AIM OF THE EXERCISE: Filter the entries for the word "sont". Copy each line in which it occurs.

Saved data entries:
========
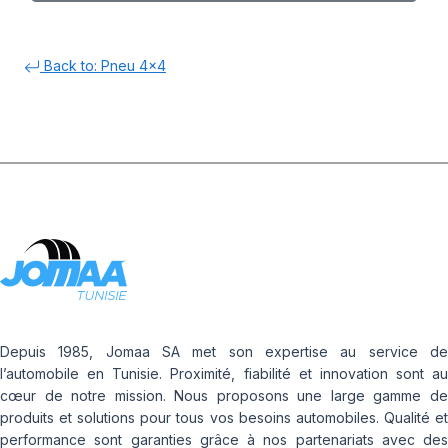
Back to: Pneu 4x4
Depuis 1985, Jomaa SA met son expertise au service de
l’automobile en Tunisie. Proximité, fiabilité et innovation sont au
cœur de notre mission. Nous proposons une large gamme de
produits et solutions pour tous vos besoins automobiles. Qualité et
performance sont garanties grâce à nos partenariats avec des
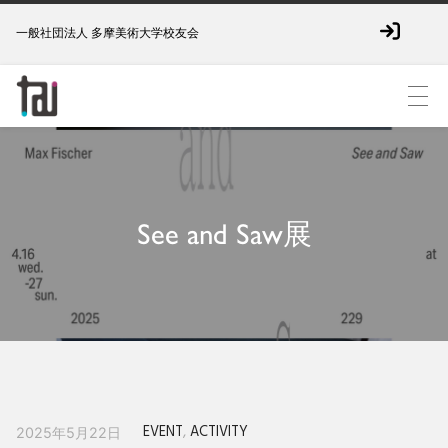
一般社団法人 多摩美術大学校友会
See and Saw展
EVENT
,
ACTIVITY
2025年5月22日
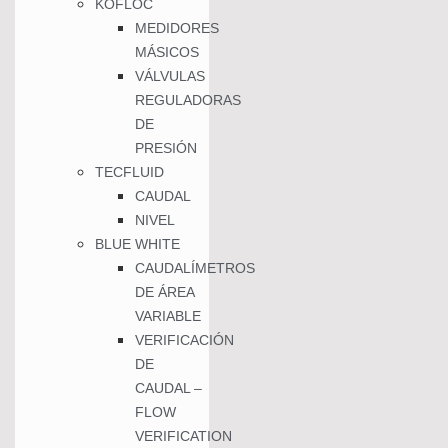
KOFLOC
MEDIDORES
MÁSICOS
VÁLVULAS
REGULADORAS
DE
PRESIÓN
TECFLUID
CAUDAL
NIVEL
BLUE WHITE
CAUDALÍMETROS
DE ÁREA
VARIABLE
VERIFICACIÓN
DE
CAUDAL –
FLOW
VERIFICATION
========
SOLVED PROBLEM:
l’automobile en Tunisie. Proximité, fiabilité et innovation sont au
performance sont garanties grâce à nos partenariats avec des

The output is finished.